Although the standard version of model has been throughly tested, users may experience occasional model numerical instability and ``blow-up'' when grid resolution or domain size is changed, or model physical parameters are modified. For example, the model may sometimes produce strong high latitude disturbances, especially over land; or the model may sometimes create a grid-scale disturbance over tropical land that produces excessive land cooling and precipitation. If the model warms up too much over all (for instance in a coupled simulation) it tends to be prone to blow up unless the changes in dry static stability are properly represented. Another problematic region could be summer monsoon area, where strong gradients of precipitation can occur along the coast of China at the land-sea contrast.
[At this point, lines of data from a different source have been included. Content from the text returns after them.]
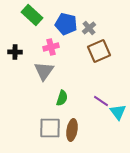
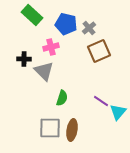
black cross: moved 9 px right, 7 px down
gray triangle: rotated 20 degrees counterclockwise
cyan triangle: rotated 18 degrees clockwise
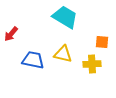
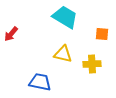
orange square: moved 8 px up
blue trapezoid: moved 7 px right, 22 px down
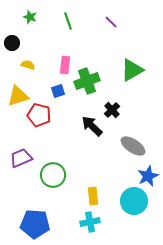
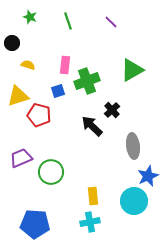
gray ellipse: rotated 50 degrees clockwise
green circle: moved 2 px left, 3 px up
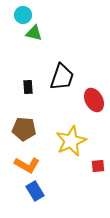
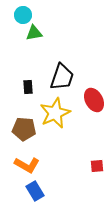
green triangle: rotated 24 degrees counterclockwise
yellow star: moved 16 px left, 28 px up
red square: moved 1 px left
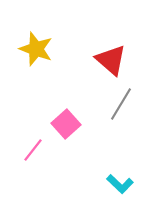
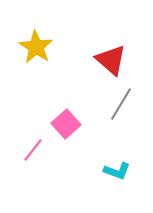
yellow star: moved 2 px up; rotated 12 degrees clockwise
cyan L-shape: moved 3 px left, 13 px up; rotated 24 degrees counterclockwise
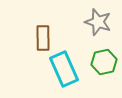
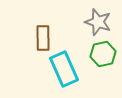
green hexagon: moved 1 px left, 8 px up
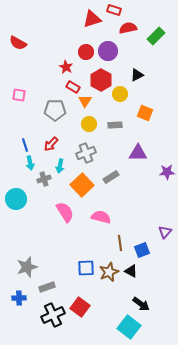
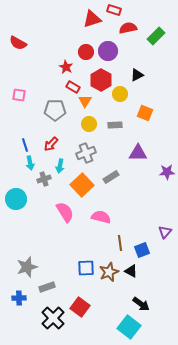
black cross at (53, 315): moved 3 px down; rotated 20 degrees counterclockwise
Possible reasons for the blow-up include that the model physical parameterizations have certain range of validity, and that the model numerics is chosen to achieve maximum computational efficiency under current settings. When different parameters are used, the validity of model assumptions may be violated or the CFL criterion is exceeded at certain locations. Very often there is a combination of pushing the model into a range of questionable validity in some part of the domain (sometimes within the sponge layer), followed by numerical instability. We considered adding fail-safe checks at various places in the code, but the computational cost and added code complexity seemed to make this sub-optimal, since most users are familiar with computational instability.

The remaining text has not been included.